Tuesday, August 1, 2017

"Genevieve: Bride of Nevada" by Cynthia Woolf

Today I decided to indulge in a guilty pleasure of mine and read a Mail Order Bride novel. Why do I call it a guilty pleasure? Because just about every mail order bride book that I have read follows a pretty standard formula. 1) Something happens causing a young woman to need to relocate. Generally she doesn’t have a lot of money or options, so she winds up answering an advertisement in a newspaper from a man across the country who is looking for a wife. 2) She takes a long train ride to wherever her future husband lives and marries him the day she meets him. 3) There are usually a number of hardships or difficulties that they must endure and overcome together. And 4) Once they overcome these difficulties together, love wins out and their happy ending is ensured. There are a few variations of this from different authors, but in general that’s the standard formula. The book I chose for today was no different.

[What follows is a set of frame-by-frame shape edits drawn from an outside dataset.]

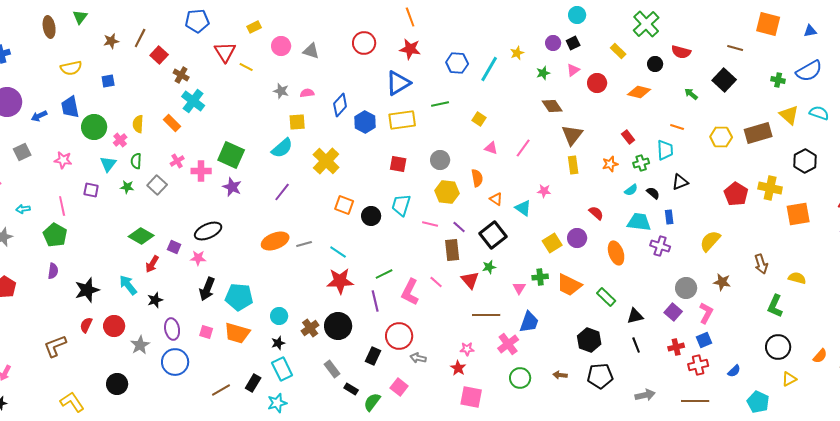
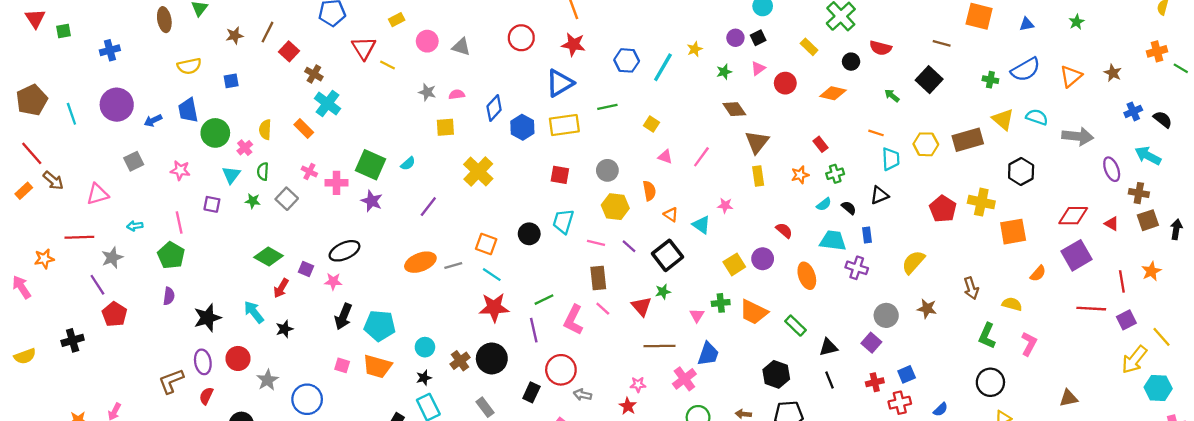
cyan semicircle: (282, 148) -> (408, 164), moved, size x0.6
cyan trapezoid: (665, 150) -> (891, 159), moved
pink cross: (177, 161) -> (309, 171), turned -32
orange square: (344, 205) -> (486, 244), moved
brown rectangle: (452, 250) -> (598, 278), moved
pink L-shape: (706, 313) -> (1029, 344), moved
red semicircle: (86, 325) -> (206, 396), moved
purple ellipse: (172, 329) -> (203, 362), moved
orange semicircle: (820, 356) -> (1038, 273), moved

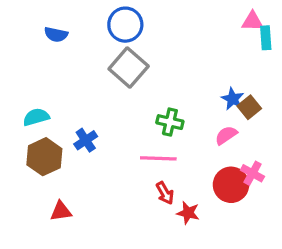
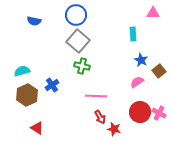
cyan rectangle: (266, 38) -> (133, 34), moved
brown square: (249, 107) -> (159, 71), moved
green cross: (170, 122) -> (82, 66), moved
pink cross: (252, 173) -> (159, 113), moved
red triangle: (61, 211) -> (37, 128), turned 40

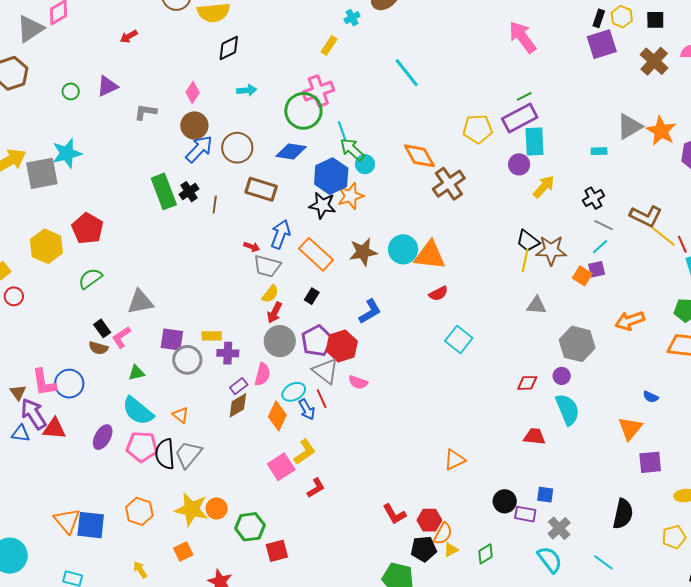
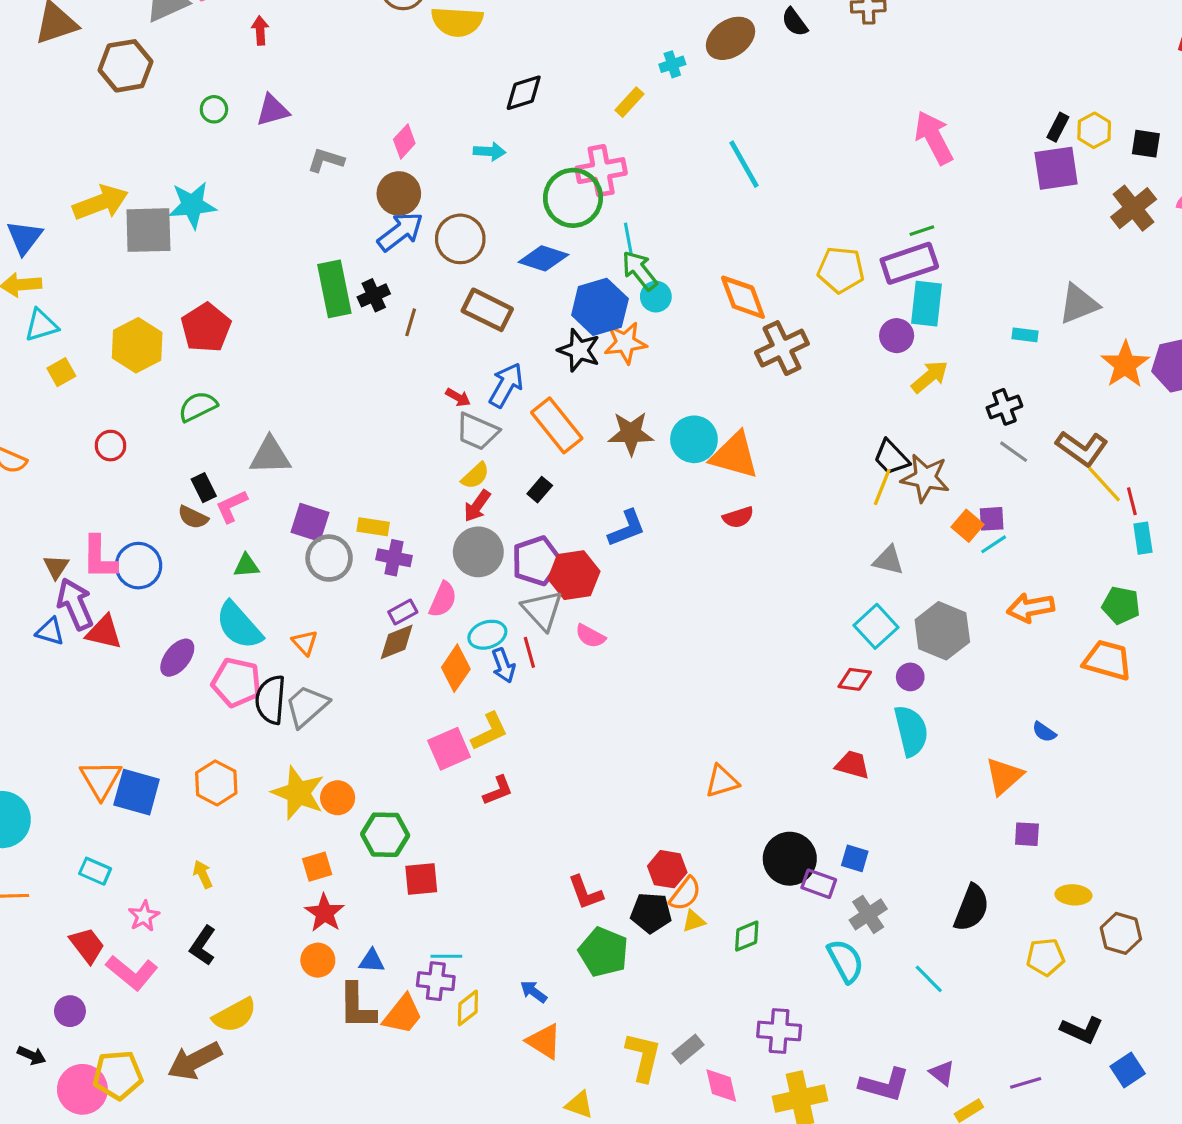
red arrow: (129, 36) -> (260, 30), moved, turned 108
black diamond: (229, 48) -> (524, 93), moved
orange star: (661, 131) -> (1125, 365), moved
cyan line: (600, 247) -> (994, 544), moved
red circle: (14, 296) -> (111, 446), moved
cyan square: (459, 340) -> (876, 626), moved
purple square: (650, 462) -> (1027, 834), size x0.7
black circle: (505, 501) -> (790, 859), size x1.4
red L-shape: (394, 514) -> (585, 893), moved
orange square: (183, 552) -> (317, 867), moved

“Genevieve: Bride of Nevada” definitely counts as your standard Mail Order Bride novel. It’s one of a series of books that were written by a number of authors. In this series, there is a book for every state in the USA. This one focuses on Genny, a young woman who has just lost her job as a factory employee when the factory burns down. She answers an ad for a Mail Order Bride from a rancher in Nevada who was recently widowed and needs a wife to help him raise his two small children. The problem she encounters after she meets him is that he doesn’t intend for it to be a “real” marriage. His wife had died in childbirth and he is unwilling to let himself love another woman and risk losing her that way as well. And no “real” marriage means that there will never be any more children and no risk of losing someone else.

As she really has no other options at that point, Genny agrees and marries Stuart. She falls instantly in love with his children, and they are almost as quickly in love with her. Then she discovers that her new husband intends to share a bed with her, though there will be no physical intimacy between them. (Remember, he’s not willing to risk his heart or to father more children.) Unfortunately for Genny, she truly wishes to have children of her own in addition to the two of Stuart’s that she is helping to raise. As expected, she falls in love with a husband who keeps pushing her away.

Next comes the expected obstacle they must overcome. Genny, realizing that she loves her husband, but miserable over his unwillingness to return her feelings and make their marriage a “real” one, packs her few belongings, leaves her wedding ring behind, and returns to the nearby town. She hates leaving the children, (the youngest of which had just that day started calling her mama), but she can’t remain as nothing more than a caretaker and housekeeper. Back in town, she takes a job waitressing at the hotel restaurant in the hopes that she might at least be able to see the two children once in a while.

I’m not going to go into further detail as to what happens next. After all, I don’t want to give the whole story away. I’ve mentioned already that this book follows the standard formula for Mail Order Bride stories, so you can pretty much guess at what will happen. Several times this book did make me tear up, sometimes due to sadness and others at happy moments. (The subject is one of my guilty pleasures, after all). There were a couple of spots that could have been slightly better edited, but overall it wasn’t bad. It was a very quick book to read. I finished it in less than a day, and as expected, I did enjoy it. Hopefully you will too.